During a quick afternoon visit last Sunday, my Dad asked what we were making for dinner, and offered up a marinade when I told him our main course was pork tenderloin.
He scanned the bookshelf in his kitchen, fingers gliding across dozens of cookbooks, until he found the right one.
Ahhh. A Junior League cookbook: Georgia on My Menu. Has there EVER been a bad Junior League cookbook? Not in my lifetime. Those Junior League ladies have got the process down. They have standards. They must have 30 families test each recipe so they can perfect them. Junior League Cookbooks are like war bonds or Superman or Sunday School teachers: they can be counted on. If aliens attack, I want to be protected by Junior League ladies.

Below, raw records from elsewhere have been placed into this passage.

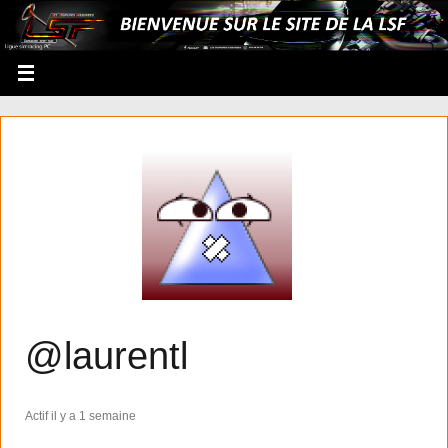
@laurentl
Actif il y a 1 semaine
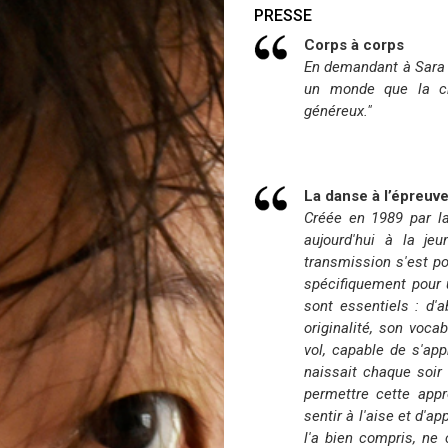
PRESSE
Corps à corps
En demandant à Sara T
un monde que la ch
généreux."
La danse à l’épreuv
Créée en 1989 par la
aujourd'hui à la je
transmission s'est po
spécifiquement pour u
sont essentiels : d'
originalité, son voca
vol, capable de s'ap
naissait chaque soir
permettre cette appr
sentir à l'aise et d'a
l'a bien compris, ne 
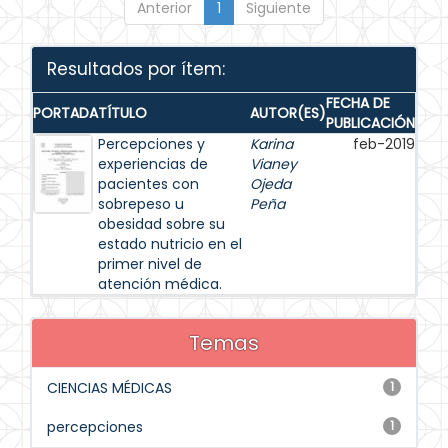
Anterior
1
Siguiente
Resultados por ítem:
FECHA DE
PORTADA
TÍTULO
AUTOR(ES)
PUBLICACIÓN
Percepciones y
Karina
feb-2019
experiencias de
Vianey
pacientes con
Ojeda
sobrepeso u
Peña
obesidad sobre su
estado nutricio en el
primer nivel de
atención médica.
Temas
CIENCIAS MÉDICAS
1
percepciones
1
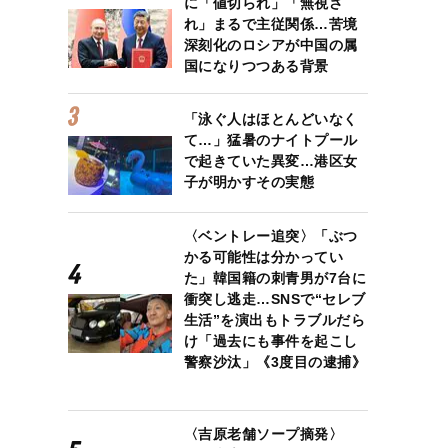
に「値切られ」「無視さ
れ」まるで主従関係…苦境
深刻化のロシアが中国の属
国になりつつある背景
「泳ぐ人はほとんどいなく
て…」猛暑のナイトプール
で起きていた異変…港区女
子が明かすその実態
〈ベントレー追突〉「ぶつ
かる可能性は分かってい
た」韓国籍の刺青男が7台に
衝突し逃走…SNSで“セレブ
生活”を演出もトラブルだら
け「過去にも事件を起こし
警察沙汰」《3度目の逮捕》
〈吉原老舗ソープ摘発〉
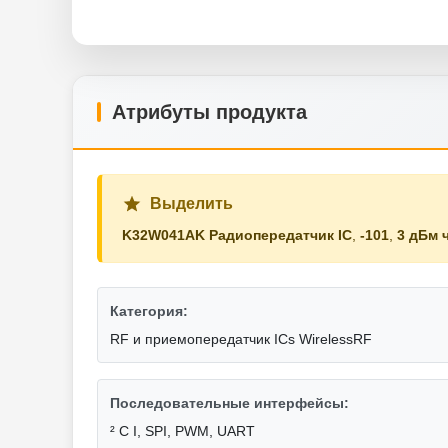
Атрибуты продукта
Выделить
K32W041AK Радиопередатчик IC
,
-101
,
3 дБм 
Категория:
RF и приемопередатчик ICs WirelessRF
Последовательные интерфейсы:
² C I, SPI, PWM, UART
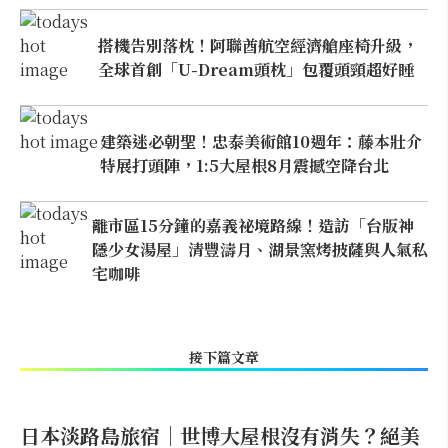
搭機告別落枕！阿聯酋航空經濟艙座椅升級，
全球首創「U-Dream頭枕」包覆頭頸超好睡
建築迷必朝聖！忠泰美術館10週年：藤本壯介
特展打頭陣，1:5大屋根8月震撼空降台北
離市區15分鐘的嘉義祕境路線！造訪「台版神
隱少女湯屋」清豐濤月、湖景窯烤披薩與人氣私
宅咖啡
接下篇文章
日本淡路島旅宿｜世博大屋根沒有消失？絕美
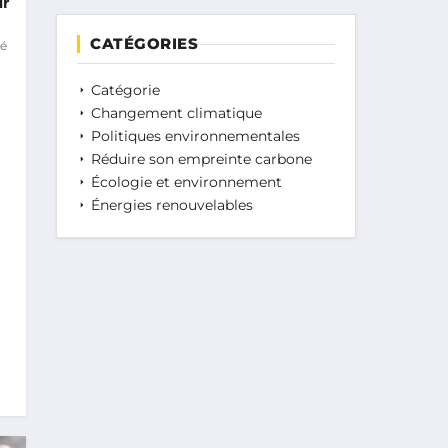
ur
CATÉGORIES
lé
Catégorie
Changement climatique
Politiques environnementales
Réduire son empreinte carbone
Écologie et environnement
Énergies renouvelables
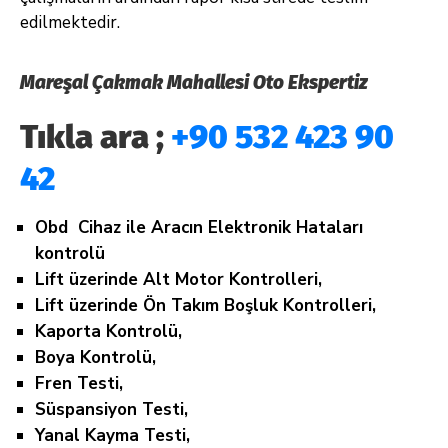
edilmektedir.
Mareşal Çakmak Mahallesi Oto Ekspertiz
Tıkla ara ;
+90 532 423 90
42
Obd Cihaz ile Aracın Elektronik Hataları
kontrolü
Lift üzerinde Alt Motor Kontrolleri,
Lift üzerinde Ön Takım Boşluk Kontrolleri,
Kaporta Kontrolü,
Boya Kontrolü,
Fren Testi,
Süspansiyon Testi,
Yanal Kayma Testi,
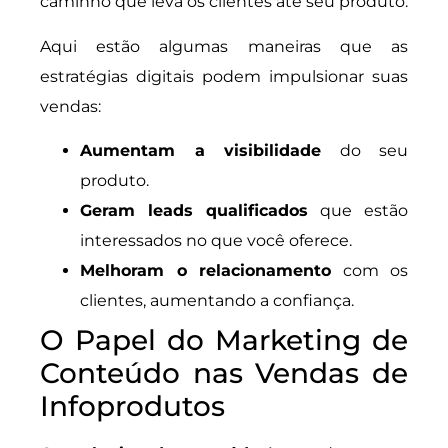
caminho que leva os clientes até seu produto.
Aqui estão algumas maneiras que as
estratégias digitais podem impulsionar suas
vendas:
Aumentam a visibilidade
do seu
produto.
Geram leads qualificados
que estão
interessados no que você oferece.
Melhoram o relacionamento
com os
clientes, aumentando a confiança.
O Papel do Marketing de
Conteúdo nas Vendas de
Infoprodutos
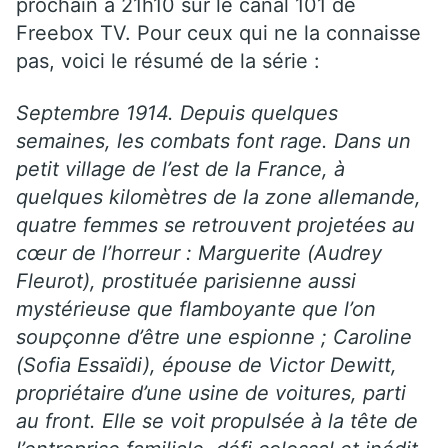
prochain à 21h10 sur le canal 101 de
Freebox TV. Pour ceux qui ne la connaisse
pas, voici le résumé de la série :
Septembre 1914. Depuis quelques
semaines, les combats font rage. Dans un
petit village de l’est de la France, à
quelques kilomètres de la zone allemande,
quatre femmes se retrouvent projetées au
cœur de l’horreur : Marguerite (Audrey
Fleurot), prostituée parisienne aussi
mystérieuse que flamboyante que l’on
soupçonne d’être une espionne ; Caroline
(Sofia Essaïdi), épouse de Victor Dewitt,
propriétaire d’une usine de voitures, parti
au front. Elle se voit propulsée à la tête de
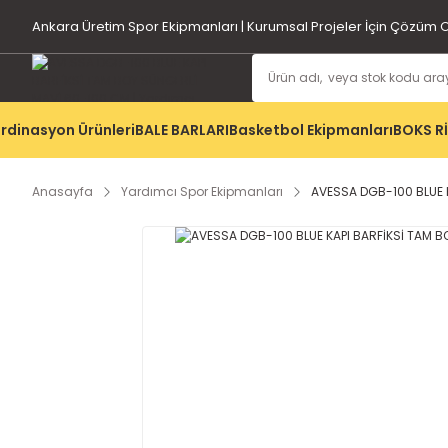
Ankara Üretim Spor Ekipmanları | Kurumsal Projeler İçin Çözüm O
rdinasyon Ürünleri
BALE BARLARI
Basketbol Ekipmanları
BOKS R
Anasayfa
Yardımcı Spor Ekipmanları
AVESSA DGB-100 BLUE 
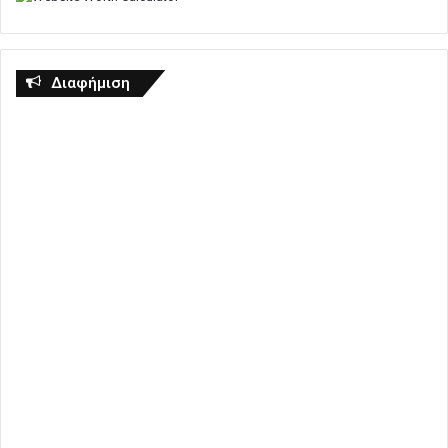
Διαφήμιση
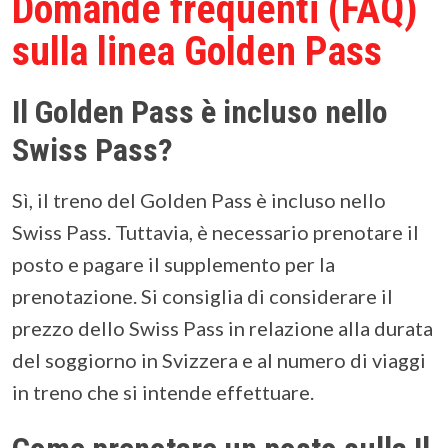
Domande frequenti (FAQ)
sulla linea Golden Pass
Il Golden Pass è incluso nello
Swiss Pass?
Sì, il treno del Golden Pass è incluso nello
Swiss Pass. Tuttavia, è necessario prenotare il
posto e pagare il supplemento per la
prenotazione. Si consiglia di considerare il
prezzo dello Swiss Pass in relazione alla durata
del soggiorno in Svizzera e al numero di viaggi
in treno che si intende effettuare.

So here’s the recipe. As Dad noted, “Of course it’s good, the page is covered in drips and drops!” Isn’t that right – all my favorite recipes are covered with the evidence of how many times they’ve been used.
Dear Reader, after the recommendation from Dad, I made this marinade mostly as written (sans lemon, as we were sadly lacking). I marinated our pork tenderloin for about 90 minutes in this potent potion, and WOW! I need to repeat that: WOW! The pork was savory, tender, succulent, umami-laden and just plain good. I boiled the marinade after the tenderloin was committed to the grill and it was a great glaze for the finished product, which, in addition to the pork, included grilled fennel, onions and bell peppers.
To use business phrases, the “key takeaways” are:
- Listen to Dad
- Trust Junior League Recipes
- If a cookbook page is crusty or stained, the recipe is a classic
This is my Dad. There are no words to express the goodness he has brought to my life. Including the pork marinade, of course.